Moral of the story: jangan tertipu sama penampilan! Wkkkk :D
[4]
Saya pernah punya kolam ikan kecil buatan sendiri di pekarangan rumah, yang diisi oleh anak2 ikan mas mungil, juga udang yang saya tangkapi di sungai. Saya rajin sekali menguras kolam tsb, lalu menyusun kembali bebatuan, pasir, dan atribut lainnnya, kemudian saya isi lagi kolamnya dengan air ledeng. Saya juga punya komplek pemakaman sendiri buat menguburkan ikan2 mas yang mati (hiiiiy, kok jadi inget Ryan ya?)
[5]
Saya besar kepala, dalam arti sebenarnya. Saya tak pernah pakai kopiah karena ukurannya tidak pernah ada yang muat. Sewaktu kecil kepala saya seringkali terbentur sesuatu hingga benjol-benjol. Mungkin karena sering terbentur itulah maka tengkorak kepala saya menebal untuk melindungi jaringan di dalamnya, sehingga otomatis ukuran kepala pun membesar.
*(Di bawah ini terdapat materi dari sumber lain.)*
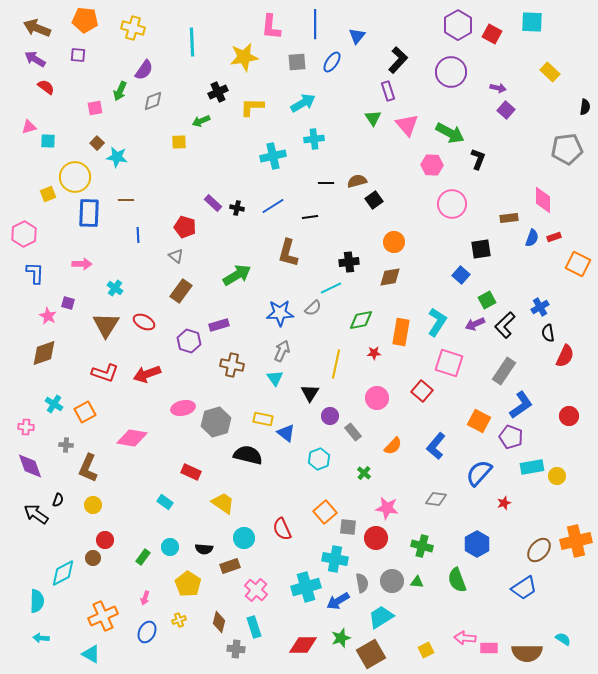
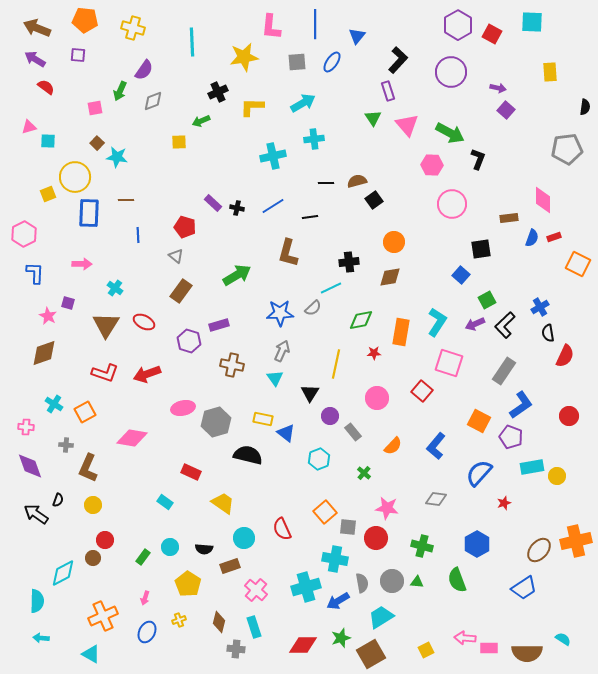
yellow rectangle at (550, 72): rotated 42 degrees clockwise
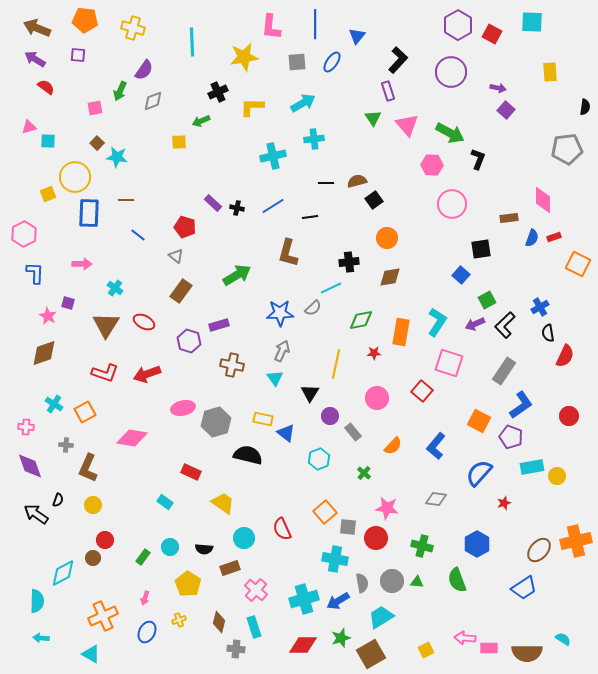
blue line at (138, 235): rotated 49 degrees counterclockwise
orange circle at (394, 242): moved 7 px left, 4 px up
brown rectangle at (230, 566): moved 2 px down
cyan cross at (306, 587): moved 2 px left, 12 px down
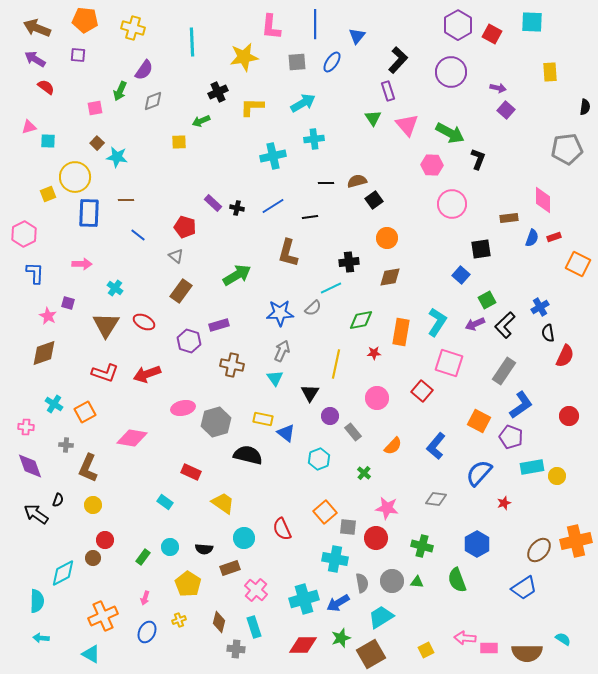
blue arrow at (338, 601): moved 2 px down
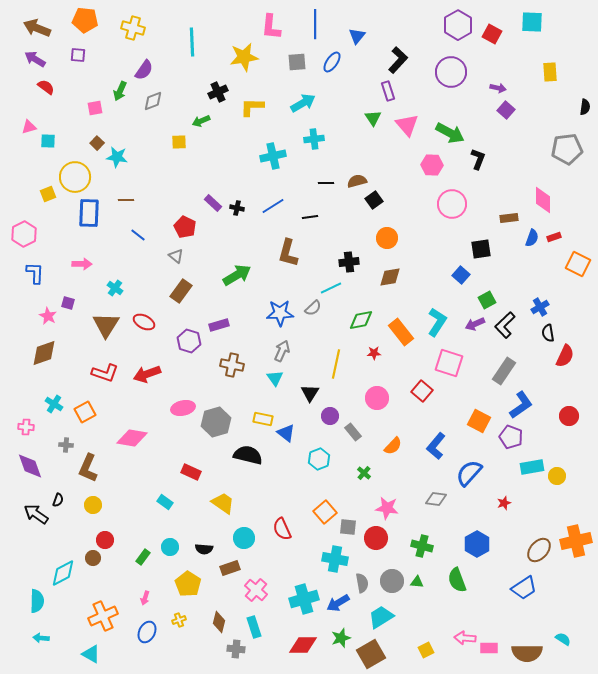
red pentagon at (185, 227): rotated 10 degrees clockwise
orange rectangle at (401, 332): rotated 48 degrees counterclockwise
blue semicircle at (479, 473): moved 10 px left
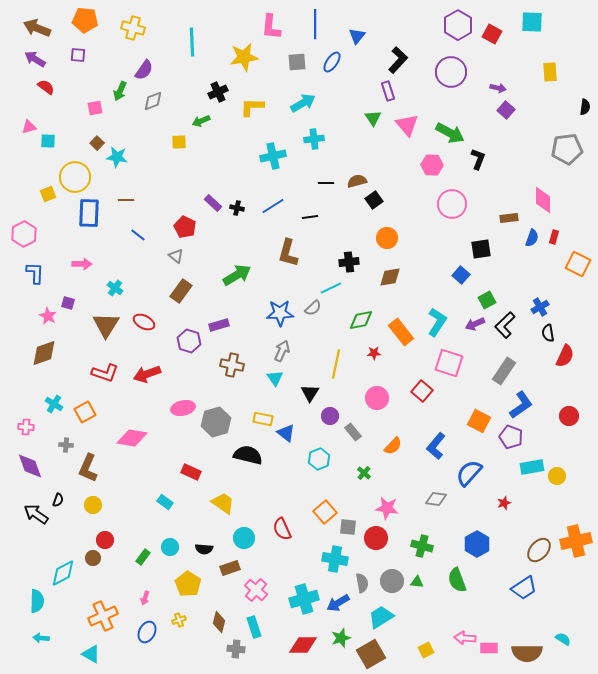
red rectangle at (554, 237): rotated 56 degrees counterclockwise
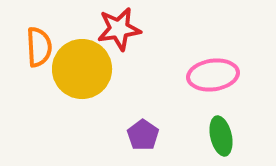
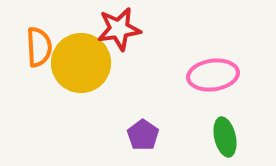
yellow circle: moved 1 px left, 6 px up
green ellipse: moved 4 px right, 1 px down
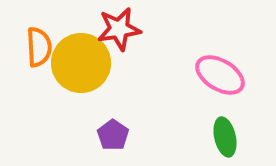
pink ellipse: moved 7 px right; rotated 39 degrees clockwise
purple pentagon: moved 30 px left
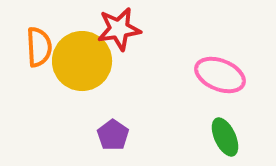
yellow circle: moved 1 px right, 2 px up
pink ellipse: rotated 9 degrees counterclockwise
green ellipse: rotated 12 degrees counterclockwise
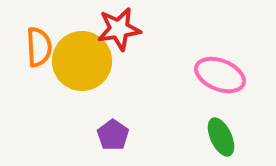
green ellipse: moved 4 px left
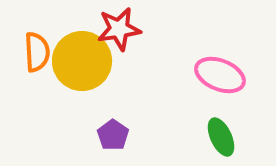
orange semicircle: moved 2 px left, 5 px down
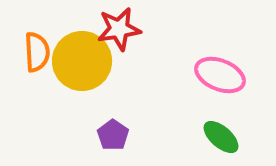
green ellipse: rotated 24 degrees counterclockwise
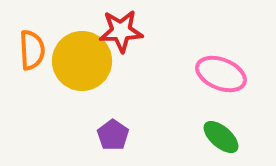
red star: moved 2 px right, 2 px down; rotated 6 degrees clockwise
orange semicircle: moved 5 px left, 2 px up
pink ellipse: moved 1 px right, 1 px up
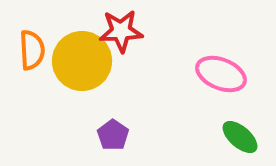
green ellipse: moved 19 px right
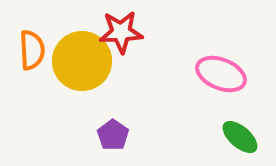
red star: moved 1 px down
Hey, think positive, man! :)
[6]
Saya mengenal dunia remang2 sejak pertama duduk di bangku SMP. Seminggu setelah masa orientasi siswa baru, teman saya "N" divonis hamil (bukan oleh saya, waktu itu puber pun belum!). Sembilan bulan kemudian, kami siswa kelas satu SMP yang masih lugu dan bau kencur itu datang beramai-ramai menjenguk "N" yang baru melahirkan anaknya.
Dan inilah kesan pertama saya tentang dunia remang2: so scary, so sad.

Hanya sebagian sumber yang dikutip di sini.